When it came time to put the album together we thought, "Who would be our dream producer?" And we all said Rick. So we reached out and Rick said, "Send me some songs," and so I sent him 100 songs! I think he was expecting me to send three! But he listened to all 100 and he sent me an email with notes on every song: "Hated it, liked it, didn't like it." Very, very honest.
And he did exactly what you just said, which is he made me sit down and play each one of those songs in the studio with just a guitar - so we heard the most basic, raw structure of the chords and the melody and the lyric. And you could see very quickly which songs worked. We've never done that before and that was the Rick Rubin magic.
Next year is the 10th anniversary of your debut album. What's been the highlight for you?
If I were to be completely honest with you, it was such a tornado for me that it almost feels numbing to think on at all. Winning our first Grammy was a huge deal and performing with Kendrick Lamar [at the 2014 Grammys] was at a turning point for both of us.
Have you ever been starstruck by a guest who's come to one of your shows?
There's been a lot of people where you're like, "Whoa, they're at the show." But for me, I really geeked out on a personal level when Rainn Wilson came to a show.
The guy who played Dwight Schrute in The Office?
Yeah, it's like, "Dwight came to our show!" It was really hard to pay attention and sing when he was there, looking at us. And it was equally hard to take him seriously when I met him backstage. So we've had famous quarterbacks and even more famous actors come to see us but for me, the peak was actually Rainn Wilson. I think about it all the time and I just feel like, man, that was geek nirvana. I love The Office.
You've spoken in the past about losing fans because of your advocacy for LGBTQ rights. How has that affected you?
I've gotten countless emails throughout the years from very far right, conservative folk who have told me that I'm going to hell; told me that their family will no longer come to shows, things like that. But to be honest with you, it is meaningless to me. I've never once thought like, "Oh, that sucks, we lost a fan."
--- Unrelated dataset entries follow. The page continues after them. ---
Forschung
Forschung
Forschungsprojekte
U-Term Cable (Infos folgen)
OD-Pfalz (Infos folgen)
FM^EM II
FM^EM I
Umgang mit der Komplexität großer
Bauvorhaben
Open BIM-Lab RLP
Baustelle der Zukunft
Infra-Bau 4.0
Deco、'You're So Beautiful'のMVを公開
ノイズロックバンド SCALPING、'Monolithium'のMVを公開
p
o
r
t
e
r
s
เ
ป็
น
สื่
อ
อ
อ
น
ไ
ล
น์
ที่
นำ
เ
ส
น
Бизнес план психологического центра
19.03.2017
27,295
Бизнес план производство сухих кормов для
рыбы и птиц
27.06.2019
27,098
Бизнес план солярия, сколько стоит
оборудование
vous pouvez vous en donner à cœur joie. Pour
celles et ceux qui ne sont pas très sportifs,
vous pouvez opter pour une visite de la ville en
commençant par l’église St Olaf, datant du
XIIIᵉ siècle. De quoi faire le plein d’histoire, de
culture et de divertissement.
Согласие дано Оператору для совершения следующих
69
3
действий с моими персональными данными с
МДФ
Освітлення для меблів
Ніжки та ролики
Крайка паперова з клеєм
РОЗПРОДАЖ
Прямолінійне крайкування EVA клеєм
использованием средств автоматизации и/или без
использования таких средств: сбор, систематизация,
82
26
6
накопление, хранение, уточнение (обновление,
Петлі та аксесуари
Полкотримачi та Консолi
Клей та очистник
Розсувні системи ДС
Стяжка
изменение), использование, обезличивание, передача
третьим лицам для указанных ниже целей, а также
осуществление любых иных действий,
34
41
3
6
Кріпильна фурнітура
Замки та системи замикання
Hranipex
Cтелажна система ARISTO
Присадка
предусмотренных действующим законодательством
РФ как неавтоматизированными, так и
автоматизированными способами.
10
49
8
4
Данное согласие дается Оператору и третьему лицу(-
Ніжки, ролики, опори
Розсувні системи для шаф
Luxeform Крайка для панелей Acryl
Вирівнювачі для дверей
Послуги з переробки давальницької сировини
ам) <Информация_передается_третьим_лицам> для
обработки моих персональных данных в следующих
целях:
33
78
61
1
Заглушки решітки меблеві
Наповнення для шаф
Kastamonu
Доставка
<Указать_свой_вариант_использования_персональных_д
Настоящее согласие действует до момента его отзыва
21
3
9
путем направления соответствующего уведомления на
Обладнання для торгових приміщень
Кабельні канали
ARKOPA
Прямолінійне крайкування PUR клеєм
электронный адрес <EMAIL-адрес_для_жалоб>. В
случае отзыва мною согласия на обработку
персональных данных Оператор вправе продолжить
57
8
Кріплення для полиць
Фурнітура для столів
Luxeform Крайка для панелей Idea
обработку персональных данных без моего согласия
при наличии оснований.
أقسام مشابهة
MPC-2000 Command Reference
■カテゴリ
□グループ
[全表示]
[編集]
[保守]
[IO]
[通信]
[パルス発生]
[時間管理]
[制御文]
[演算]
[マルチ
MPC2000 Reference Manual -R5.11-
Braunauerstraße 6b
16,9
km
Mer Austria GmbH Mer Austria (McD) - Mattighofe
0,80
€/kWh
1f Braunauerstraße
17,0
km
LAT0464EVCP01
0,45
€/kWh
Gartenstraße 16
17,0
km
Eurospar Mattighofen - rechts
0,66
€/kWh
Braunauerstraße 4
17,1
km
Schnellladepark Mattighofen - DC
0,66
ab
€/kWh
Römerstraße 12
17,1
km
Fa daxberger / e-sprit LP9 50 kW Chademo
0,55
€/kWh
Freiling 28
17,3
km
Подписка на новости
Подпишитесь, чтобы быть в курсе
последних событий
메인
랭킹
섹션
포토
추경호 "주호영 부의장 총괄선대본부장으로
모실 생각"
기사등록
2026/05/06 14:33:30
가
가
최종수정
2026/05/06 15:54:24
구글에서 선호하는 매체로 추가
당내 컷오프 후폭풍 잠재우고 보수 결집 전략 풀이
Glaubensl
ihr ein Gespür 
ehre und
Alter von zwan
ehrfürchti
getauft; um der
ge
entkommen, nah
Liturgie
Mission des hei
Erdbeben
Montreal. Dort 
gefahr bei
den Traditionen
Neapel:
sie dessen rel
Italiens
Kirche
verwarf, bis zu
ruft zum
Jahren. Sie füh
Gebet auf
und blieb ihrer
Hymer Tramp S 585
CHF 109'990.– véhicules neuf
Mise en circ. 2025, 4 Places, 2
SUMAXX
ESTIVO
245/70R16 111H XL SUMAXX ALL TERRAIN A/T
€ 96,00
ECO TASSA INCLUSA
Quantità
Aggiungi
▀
For me it's such a basic human right, not just to accept and love everyone - but to celebrate our LGBTQ youth. Even being raised in a Mormon home, my parents taught me love and acceptance. And I believe that when you are in a place of privilege if you're not giving back, you are useless. You're taking up space for someone who could be here doing something positive.
I had many friends growing up who are LGBTQ, and I have family members who are LGBTQ, and it takes very little effort for white privileged straight man to to speak up and say what is obvious - which is, of course, that our LGBTQ youth are equal and should be celebrated. Not just tolerated or accepted, but celebrated.